**Task requirements**
The entries below are to be restated exactly, and their images are to be omitted.

**Information**
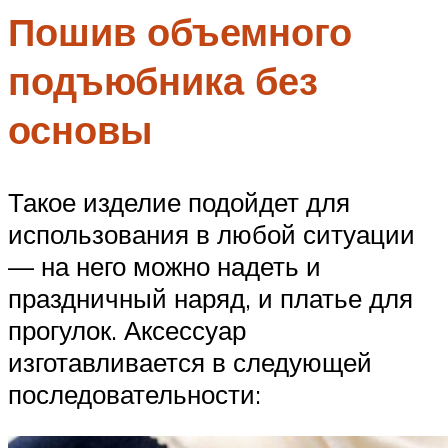
Пошив объемного
подъюбника без
основы
Такое изделие подойдет для
использования в любой ситуации
— на него можно надеть и
праздничный наряд, и платье для
прогулок. Аксессуар
изготавливается в следующей
последовательности:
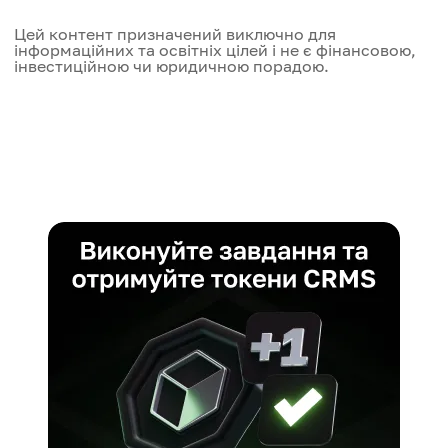
Цей контент призначений виключно для
інформаційних та освітніх цілей і не є фінансовою,
інвестиційною чи юридичною порадою.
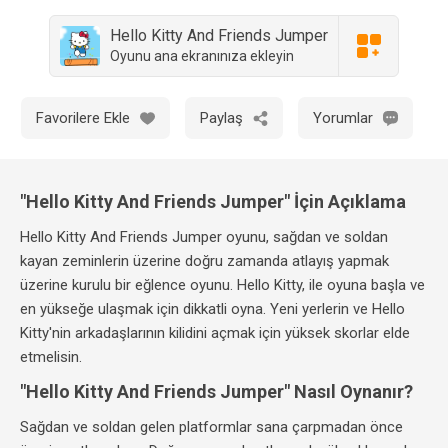
Hello Kitty And Friends Jumper
Oyunu ana ekranınıza ekleyin
Favorilere Ekle
Paylaş
Yorumlar
"Hello Kitty And Friends Jumper" İçin Açıklama
Hello Kitty And Friends Jumper oyunu, sağdan ve soldan
kayan zeminlerin üzerine doğru zamanda atlayış yapmak
üzerine kurulu bir eğlence oyunu. Hello Kitty, ile oyuna başla ve
en yükseğe ulaşmak için dikkatli oyna. Yeni yerlerin ve Hello
Kitty'nin arkadaşlarının kilidini açmak için yüksek skorlar elde
etmelisin.
"Hello Kitty And Friends Jumper" Nasıl Oynanır?
Sağdan ve soldan gelen platformlar sana çarpmadan önce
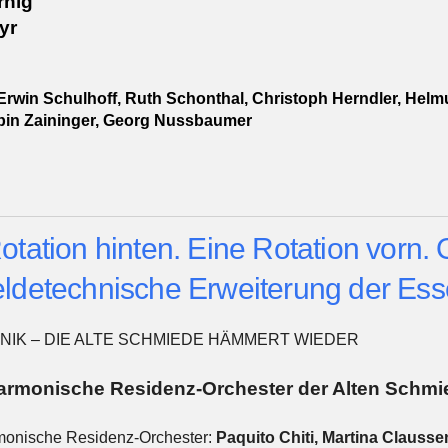
rnig
yr
Erwin Schulhoff, Ruth Schonthal, Christoph Herndler, Hel
bin Zaininger, Georg Nussbaumer
otation hinten. Eine Rotation vorn. 
ldetechnische Erweiterung der Esse
ONIK – DIE ALTE SCHMIEDE HÄMMERT WIEDER
armonische Residenz-Orchester der Alten Schmi
monische Residenz-Orchester:
Paquito Chiti, Martina Claussen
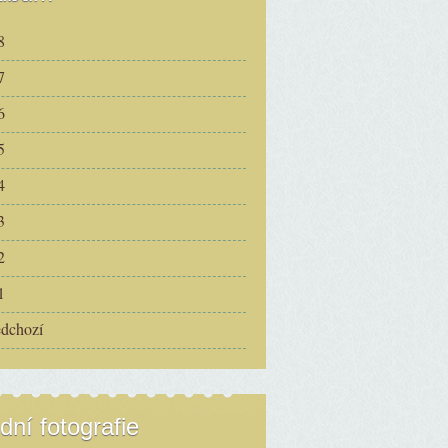
8
7
6
5
4
3
2
1
edchozí
dní fotografie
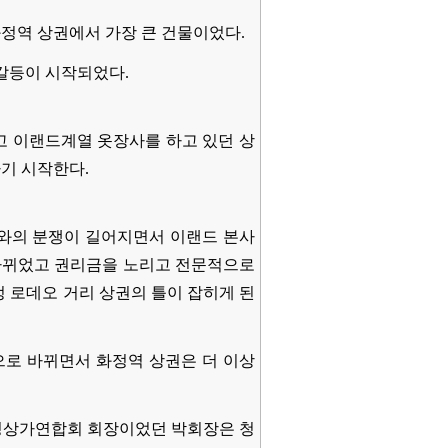
화정역 상권에서 가장 큰 건물이었다.
 갈등이 시작되었다.
고 이랜드계열 옷장사를 하고 있던 상
기 시작한다.
사와의 분쟁이 길어지면서 이랜드 본사
 바뀌었고 권리금을 노리고 전문적으로
 로데오 거리 상권의 틀이 잡히게 된
으로 바뀌면서 화정역 상권은 더 이상
정상가연합회 회장이었던
박회장은 청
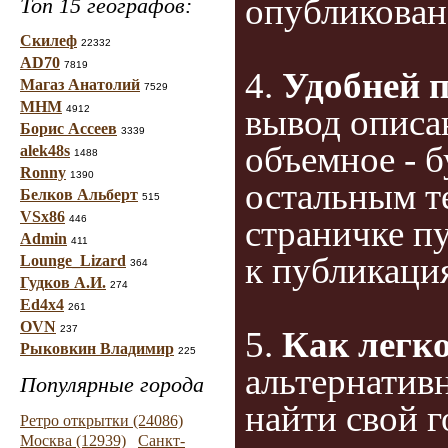
опубликован
Топ 15 географов:
Скилеф
22332
AD70
7819
4.
Удобней 
Магаз Анатолий
7529
МНМ
вывод описа
4912
Борис Ассеев
3339
объемное - б
alek48s
1488
Ronny
1390
остальным т
Белков Альберт
515
VSx86
страничке п
446
Admin
411
к публикаци
Lounge_Lizard
364
Гудков А.И.
274
Ed4x4
261
OVN
237
5.
Как легко
Рыковкин Владимир
225
альтернативн
Популярные города
найти свой 
Ретро открытки (24086)
Москва (12939)
Санкт-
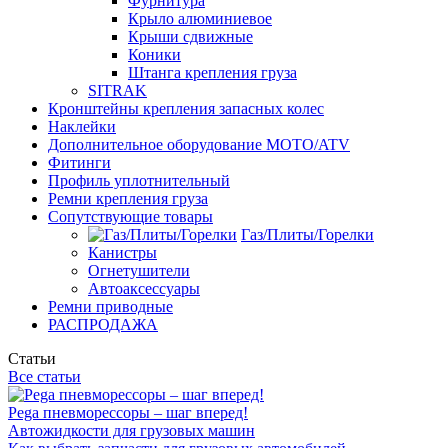
Фурнитура
Крыло алюминиевое
Крыши сдвижные
Коники
Штанга крепления груза
SITRAK
Кронштейны крепления запасных колес
Наклейки
Дополнительное оборудование MOTO/ATV
Фитинги
Профиль уплотнительный
Ремни крепления груза
Сопутствующие товары
Газ/Плиты/Горелки
Канистры
Огнетушители
Автоаксессуары
Ремни приводные
РАСПРОДАЖА
Статьи
Все статьи
Pega пневморессоры – шаг вперед!
Автожидкости для грузовых машин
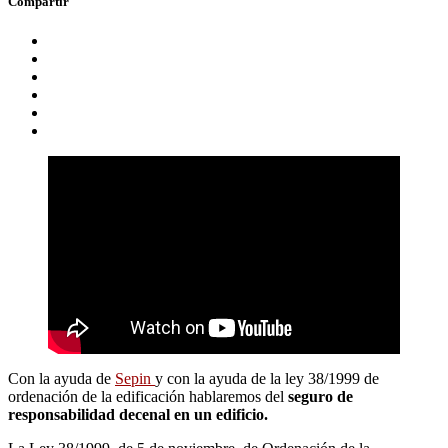
Compartir
Con la ayuda de
Sepin
y con la ayuda de la ley 38/1999 de
ordenación de la edificación hablaremos del
seguro de
responsabilidad decenal en un edificio.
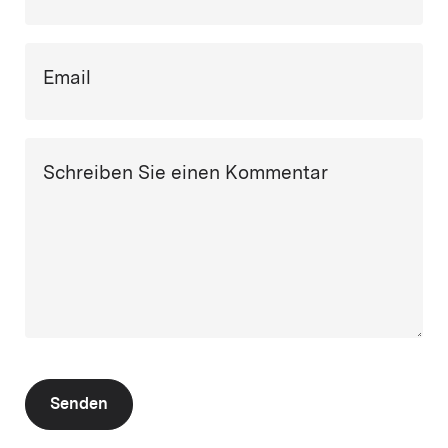
Email
Schreiben Sie einen Kommentar
Senden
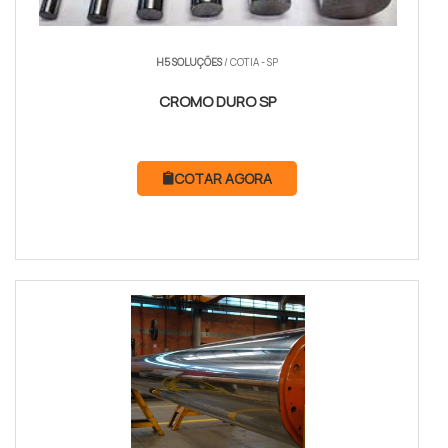
H5 SOLUÇÕES
/ COTIA - SP
CROMO DURO SP
COTAR AGORA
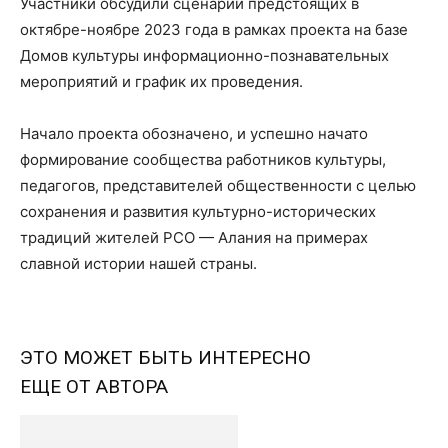
Участники обсудили сценарий предстоящих в
октябре-ноябре 2023 года в рамках проекта на базе
Домов культуры информационно-познавательных
мероприятий и график их проведения.
Начало проекта обозначено, и успешно начато
формирование сообщества работников культуры,
педагогов, представителей общественности с целью
сохранения и развития культурно-исторических
традиций жителей РСО — Алания на примерах
славной истории нашей страны.
ЭТО МОЖЕТ БЫТЬ ИНТЕРЕСНО
ЕЩЕ ОТ АВТОРА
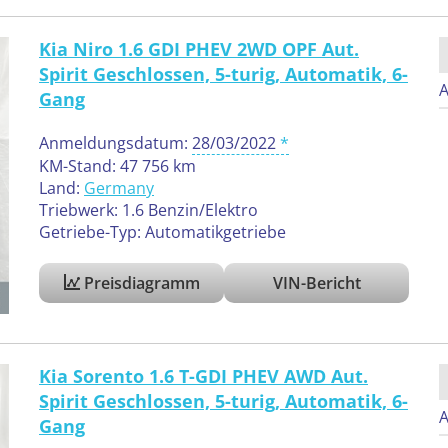
Kia Niro 1.6 GDI PHEV 2WD OPF Aut.
Spirit Geschlossen, 5-turig, Automatik, 6-
A
Gang
Anmeldungsdatum:
28/03/2022
KM-Stand: 47 756 km
Land:
Germany
Triebwerk: 1.6 Benzin/Elektro
Getriebe-Typ: Automatikgetriebe
Preisdiagramm
VIN-Bericht
Kia Sorento 1.6 T-GDI PHEV AWD Aut.
Spirit Geschlossen, 5-turig, Automatik, 6-
A
Gang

**Finished exercise**
Пошив объемного
подъюбника без
основы
Такое изделие подойдет для
использования в любой ситуации
— на него можно надеть и
праздничный наряд, и платье для
прогулок. Аксессуар
изготавливается в следующей
последовательности:
Цей контент призначений виключно для
інформаційних та освітніх цілей і не є фінансовою,
інвестиційною чи юридичною порадою.
Hello Kitty And Friends Jumper
Oyunu ana ekranınıza ekleyin
Favorilere Ekle
Paylaş
Yorumlar
"Hello Kitty And Friends Jumper" İçin Açıklama
Hello Kitty And Friends Jumper oyunu, sağdan ve soldan
kayan zeminlerin üzerine doğru zamanda atlayış yapmak
üzerine kurulu bir eğlence oyunu. Hello Kitty, ile oyuna başla ve
en yükseğe ulaşmak için dikkatli oyna. Yeni yerlerin ve Hello
Kitty'nin arkadaşlarının kilidini açmak için yüksek skorlar elde
etmelisin.
"Hello Kitty And Friends Jumper" Nasıl Oynanır?
Sağdan ve soldan gelen platformlar sana çarpmadan önce
rnig
yr
Erwin Schulhoff, Ruth Schonthal, Christoph Herndler, Hel
bin Zaininger, Georg Nussbaumer
otation hinten. Eine Rotation vorn. 
ldetechnische Erweiterung der Esse
ONIK – DIE ALTE SCHMIEDE HÄMMERT WIEDER
armonische Residenz-Orchester der Alten Schmi
monische Residenz-Orchester:
Paquito Chiti, Martina Claussen
8
7
6
5
4
3
2
1
edchozí
dní fotografie
화정역 상권에서 가장 큰 건물이었다.
 갈등이 시작되었다.
고 이랜드계열 옷장사를 하고 있던 상
기 시작한다.
사와의 분쟁이 길어지면서 이랜드 본사
 바뀌었고 권리금을 노리고 전문적으로
 로데오 거리 상권의 틀이 잡히게 된
으로 바뀌면서 화정역 상권은 더 이상
정상가연합회 회장이었던
박회장은 청
опубликован
Топ 15 географов:
Скилеф
22332
AD70
7819
4.
Удобней 
Магаз Анатолий
7529
МНМ
вывод описа
4912
Борис Ассеев
3339
объемное - б
alek48s
1488
Ronny
1390
остальным т
Белков Альберт
515
VSx86
страничке п
446
Admin
411
к публикаци
Lounge_Lizard
364
Гудков А.И.
274
Ed4x4
261
OVN
237
5.
Как легко
Рыковкин Владимир
225
альтернативн
Популярные города
найти свой 
Ретро открытки (24086)
Москва (12939)
Санкт-
Фурнитура
Крыло алюминиевое
Крыши сдвижные
Коники
Штанга крепления груза
SITRAK
Кронштейны крепления запасных колес
Наклейки
Дополнительное оборудование MOTO/ATV
Фитинги
Профиль уплотнительный
Ремни крепления груза
Сопутствующие товары
Газ/Плиты/Горелки
Канистры
Огнетушители
Автоаксессуары
Ремни приводные
РАСПРОДАЖА
Статьи
Все статьи
Pega пневморессоры – шаг вперед!
Автожидкости для грузовых машин
Compartir
Con la ayuda de
Sepin
y con la ayuda de la ley 38/1999 de
ordenación de la edificación hablaremos del
seguro de
responsabilidad decenal en un edificio.
Email
Schreiben Sie einen Kommentar
Senden
H5 SOLUÇÕES
/ COTIA - SP
CROMO DURO SP
COTAR AGORA
Участники обсудили сценарий предстоящих в
октябре-ноябре 2023 года в рамках проекта на базе
Домов культуры информационно-познавательных
мероприятий и график их проведения.
Начало проекта обозначено, и успешно начато
формирование сообщества работников культуры,
педагогов, представителей общественности с целью
сохранения и развития культурно-исторических
традиций жителей РСО — Алания на примерах
славной истории нашей страны.
ЭТО МОЖЕТ БЫТЬ ИНТЕРЕСНО
ЕЩЕ ОТ АВТОРА
Kia Niro 1.6 GDI PHEV 2WD OPF Aut.
Spirit Geschlossen, 5-turig, Automatik, 6-
A
Gang
Anmeldungsdatum:
28/03/2022
KM-Stand: 47 756 km
Land:
Germany
Triebwerk: 1.6 Benzin/Elektro
Getriebe-Typ: Automatikgetriebe
Preisdiagramm
VIN-Bericht
Kia Sorento 1.6 T-GDI PHEV AWD Aut.
Spirit Geschlossen, 5-turig, Automatik, 6-
A
Gang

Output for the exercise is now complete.